Иду в пекарню через тесные дворики, затем через главную улицу, собственно и единственную, у входа на завод стоит вахтер в штатском, но с винтовкой, еще один — у калитки того дома, где когда то жил директор завода Соловьев. Там, за стеной, двор, фонтан, несколько старых лип теперь этот двор занимает комендант Клаус. Из бывшего пожарного депо выходит еще один с винтовкой, переходит улицу, должно быть, идет сменять; часового. А я между тем шагаю вниз, к пекарне, несу свое пальтишко. У Тесли когда то была шевелюра… Главная дверь забита, перед нею сохнет бурьян, а тропка ведет к боковой узенькой дверце.

В комнатке еще не выветрился запах гашеной извести. Зарешеченное окно выходит на крутой бугор, и потому здесь сейчас еще только светает, тогда как наверху давно уже утро. Наверное, раньше, когда пекарня работала, эта комната служила складом для муки, а может быть, и для готового хлеба. Плиту на две конфорки скорее всего тоже поставили только теперь, а дымоход от нее вывели во двор через стену, там виднеется колено из белой, еще не обгоревшей жести. У внутренней стены, которая посуше, стоят две железные койки, у окна столик, на плите чайник и кое какая нехитрая посуда. В темном углу в круглой плетеной корзинке заткнутая пробкой бутыль ведра на полтора, а то и на все два. У плиты ведерко с картошкой и несколькими луковицами, а на столе чайная тарелочка с солью. Вот и все. Есть дрова и спички, есть соль. Если б еще вода, я мог бы наварить картошки и зажить не так уж плохо. Но воды нет (в эту минуту я позабыл о пруде у самой пекарни).

Вообще в этой конуре совсем недурно, если весовщик имеет какое-нибудь отношение к войне. Подходы к пекарне отличные, а самое жилье вроде бы скрыто от людских глаз, хотя и недалеко от особняка коменданта. А это тоже немалое преимущество.

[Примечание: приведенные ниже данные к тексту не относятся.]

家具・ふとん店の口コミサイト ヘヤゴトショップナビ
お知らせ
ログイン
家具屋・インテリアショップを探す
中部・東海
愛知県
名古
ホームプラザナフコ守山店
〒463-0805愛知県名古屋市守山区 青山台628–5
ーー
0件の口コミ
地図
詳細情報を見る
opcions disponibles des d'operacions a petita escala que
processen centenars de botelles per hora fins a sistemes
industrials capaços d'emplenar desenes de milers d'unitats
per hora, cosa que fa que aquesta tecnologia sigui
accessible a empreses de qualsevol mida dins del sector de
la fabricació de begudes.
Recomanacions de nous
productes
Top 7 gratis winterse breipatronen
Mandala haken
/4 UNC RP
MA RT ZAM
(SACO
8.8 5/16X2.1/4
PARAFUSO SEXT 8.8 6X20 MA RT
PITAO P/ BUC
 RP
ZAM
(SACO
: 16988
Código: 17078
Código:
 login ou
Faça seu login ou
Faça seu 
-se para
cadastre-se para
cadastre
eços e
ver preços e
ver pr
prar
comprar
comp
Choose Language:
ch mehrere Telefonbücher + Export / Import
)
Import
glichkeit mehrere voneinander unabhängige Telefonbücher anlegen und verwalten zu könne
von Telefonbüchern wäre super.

Несчастья мои начались с бутылки, к которой я, прихватив кружку, подошел с самыми скромными намерениями. И надо же было в эту минуту загудеть «овечке»… То, что в малой дозе могло порадовать, распространило такой дух, что я поспешил выбраться из помещения. На пруду рассеивался туман, было слышно, как в камышах вскидывается щука, у нее как раз сейчас выгул. Сажусь на камень, на котором жители пекарни, вероятно, стирают рубахи и моют сапоги. Завод уже ожил. Звонко стучат молотки — это заделывают чаны для патоки, пробитые пулями и осколками. Где то, верно, устанавливают что-то тяжелое, может быть, котлы, и слышен голос старшего: «Раз — два! Взяли!»

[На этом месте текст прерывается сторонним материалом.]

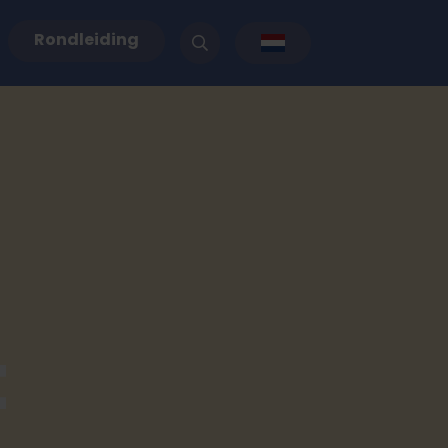
Rondleiding
t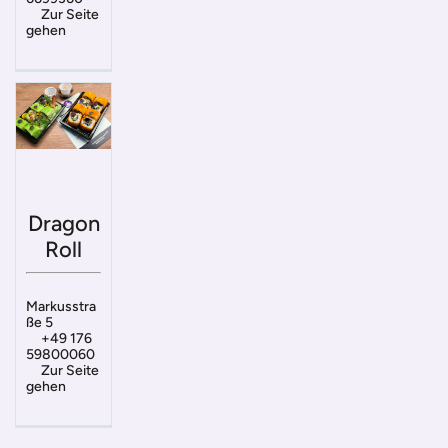
Zur Seite
gehen
Dragon
Roll
Markusstra
ße 5
+49 176
59800060
Zur Seite
gehen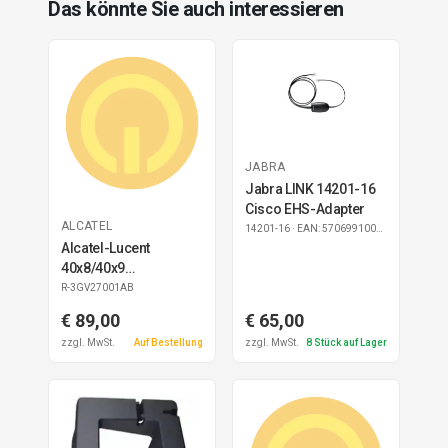
Das könnte Sie auch interessieren
JABRA
Jabra LINK 14201-16
Cisco EHS-Adapter
ALCATEL
14201-16
· EAN: 5706991007008
Alcatel-Lucent
40x8/40x9
Beistellmodul 10 ref
R-3GV27001AB
€ 89,00
€ 65,00
zzgl. MwSt.
Auf Bestellung
zzgl. MwSt.
8
Stück auf Lager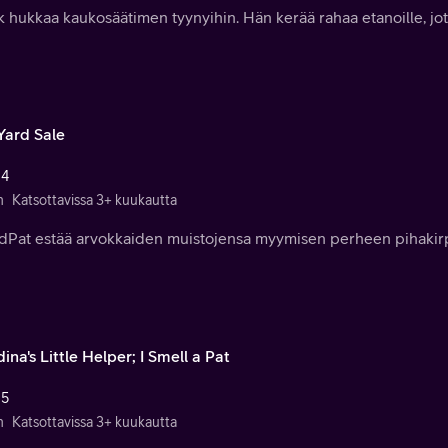
k hukkaa kaukosäätimen tyynyihin. Hän kerää rahaa etanoille, jotk
Yard Sale
 4
n
Katsottavissa 3+ kuukautta
dPat estää arvokkaiden muistojensa myymisen perheen pihakirp
ina's Little Helper; I Smell a Pat
 5
n
Katsottavissa 3+ kuukautta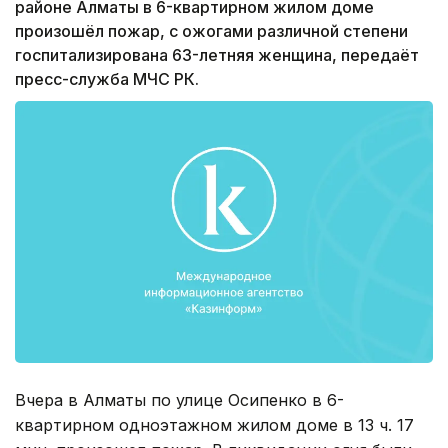
районе Алматы в 6-квартирном жилом доме
произошёл пожар, с ожогами различной степени
госпитализирована 63-летняя женщина, передаёт
пресс-служба МЧС РК.
Вчера в Алматы по улице Осипенко в 6-
квартирном одноэтажном жилом доме в 13 ч. 17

Возвращаюсь в дом собирать осколки стекла, кидаю их в ту самую корзину, где только что так уютно было бутыли. Никогда не следует начинать обживать дом с бутыли.

Но вот и хозяин. Шагает ко мне прямо по луже, внимательно посмотрел в глаза.

— Десятый?

Ну что ему сказать? Десятый умирает на мельнице в Зеленых Млынах, а я, вероятно, из тех же, что и сам весовщик. Но отступать уже некуда.

— Десятый…

— Плохо вас там готовили… — сказал он тоном человека, не терпящего возражений. — Ты ведь здесь не один. Нас здесь таких много. Да да, представь себе, много. А ты прокладываешь след сюда, на завод, думаешь только о своей шкуре. Пацан! Мальчишка! Вон Голый, который возит свеклу для немцев, и то никогда бы так не поступил. Марш на «овечку»!